И тут с Валентиной случилось нечто.
Она упала на землю, влажную после дождя, затрепетала, сломав головку набок. Левая ножка быстро и весело дрыгалась — как у барашка, которого недавно забили во дворе. Спина выгнулась коромыслом, с каким ходят русские хайларцы.
Аба Иста рывком поднял дочку и поневоле отшатнулся. Лицо ее было черно от грязи и жара, на губах выступила пена. Закатив глаза, она протянула руки и шагнула к толстому. Тот толкнул ее в грудь — больная девчонка рухнула, замычала, катаясь по земле и царапая лицо.
Фельдфебель попятился к воротам, его узкие припухлые глазки стали от испуга больше. Он, кажется, узнал девчонку, продававшую полевых мышей.
— Недзуми!
Этим кличем-паролем он увлек за собой солдат.
Когда в конце улицы стих звук мотора, Валя встала как ни в чем не бывало. Отряхнулась. Подняла портфель. Под взорами онемевших родителей подошла к рукомойнику, умыла чумазое лицо. И наконец, захихикала.

Ее первым театральным гримом стала хайларская грязь.

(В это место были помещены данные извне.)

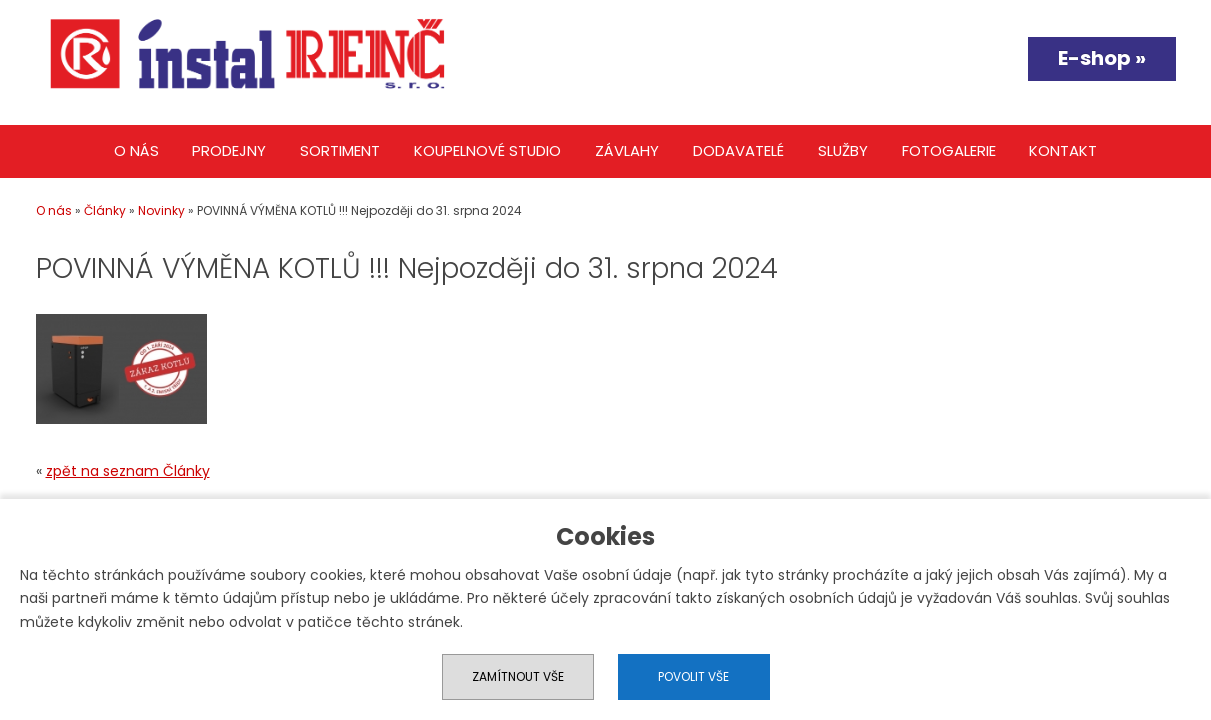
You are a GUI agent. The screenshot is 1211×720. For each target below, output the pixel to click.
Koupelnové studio (487, 150)
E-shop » (1102, 58)
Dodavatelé (738, 150)
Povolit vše (693, 676)
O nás (136, 150)
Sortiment (340, 150)
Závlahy (627, 150)
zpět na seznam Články (128, 471)
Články (105, 210)
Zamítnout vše (518, 676)
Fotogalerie (949, 150)
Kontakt (1063, 150)
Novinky (161, 210)
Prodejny (229, 150)
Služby (843, 150)
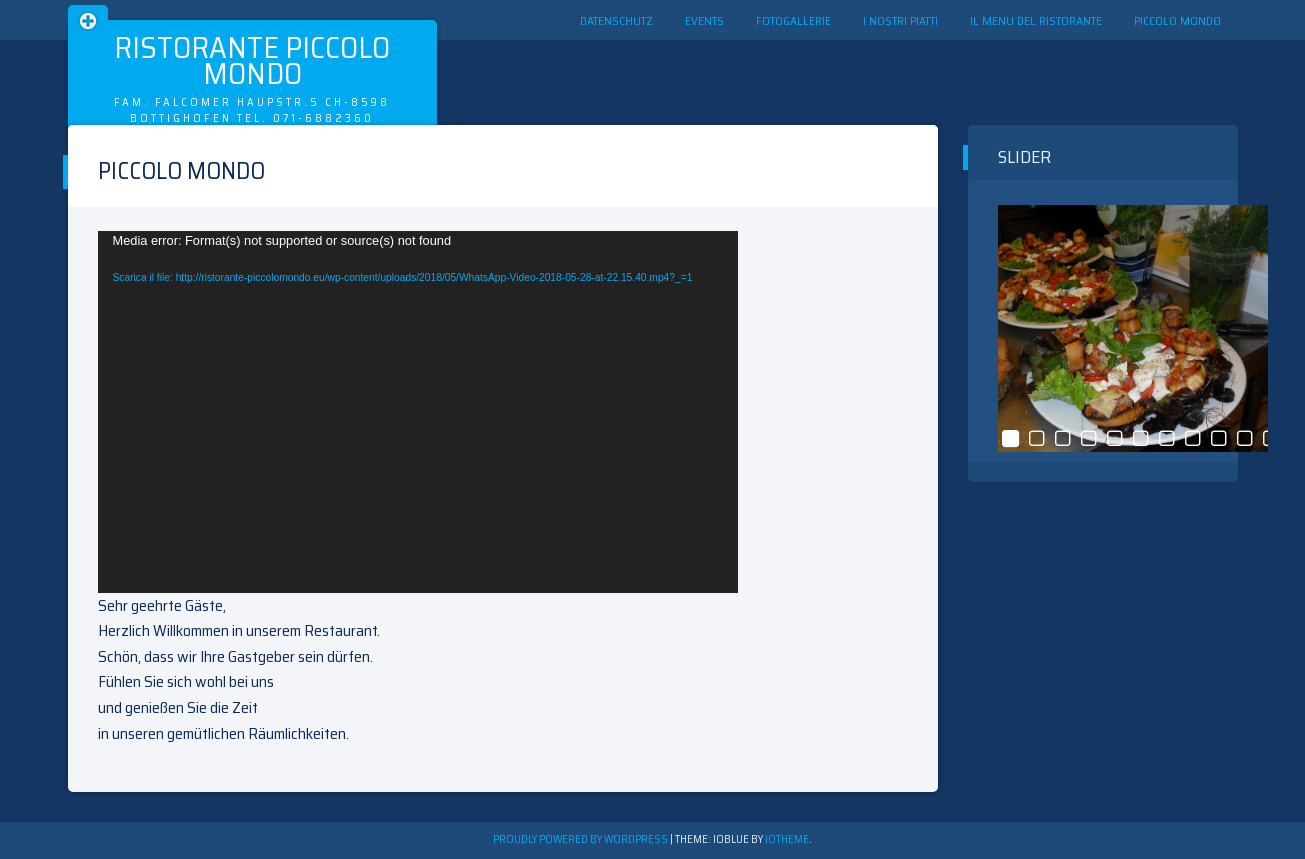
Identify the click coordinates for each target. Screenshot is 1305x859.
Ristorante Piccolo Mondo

Так мама на унавоженной земле Маньчжурии еще в юном возрасте, будучи лицом без определенного гражданства, вступила во Всероссийское театральное общество, не подозревая о его существовании. Сдала экзамен по театральному мастерству.
Спустя годы она получила билет члена ВТО, но то была формальная процедура, констатация давно свершившегося, признание ее таланта де-юре.
Драматические способности мама демонстрировала и в тесной хрущевке. То застывала в проеме кухни в позе умирающего лебедя, то изображала в лицах соседей, то подражала — одним движением, парой жестов — походке, манерам начальников, от управдома до секретаря обкома. Мы покатывались со смеху на продавленном диване и просили изобразить кого-нибудь еще. На бис. Домашний концерт по заявкам.
Однако никогда не изображала больных и увечных. Всегда помнила Хайлар. Уже работая в театре, отказалась от роли сумасшедшей, за что схлопотала строгий выговор.
— Делай тревожный голос, — невнятно советовала она не искушенной в лицедействе невестке, моей жене, набиравшей номер «скорой».
Жена пугалась. Положение и без того было тревожным: у свекрови, бледной, что известковая стенка, немела правая щека.
Мама не училась драматическому искусству в чистом виде — пожалуй, лишь основам сценического движения, не более. Главным образом изучала колоратурные тонкости бельканто. Обладая приятным лирическим сопрано, была с ходу зачислена в бурят-монгольскую студию для обучения в Свердловской консерватории по целевому заказу БМАССР. А может, по заказу свыше. Великий дирижер Сталин хотел научить кривоногих кочевников технике па-де-труа, заставить плавно перейти от горлового пения и пентатонных обрядовых песен к партии Отелло. Задушить вокализами аборигенов фултонскую речь Черчилля, утереть нос Венской опере, балетной туфелькой на короткой ножке пхнуть вялый гульфик просвещенной Европы. Откинуть полог юрты и, наспех утерев чумазое лицо снежком, вытолкнуть туземцев под огни рампы.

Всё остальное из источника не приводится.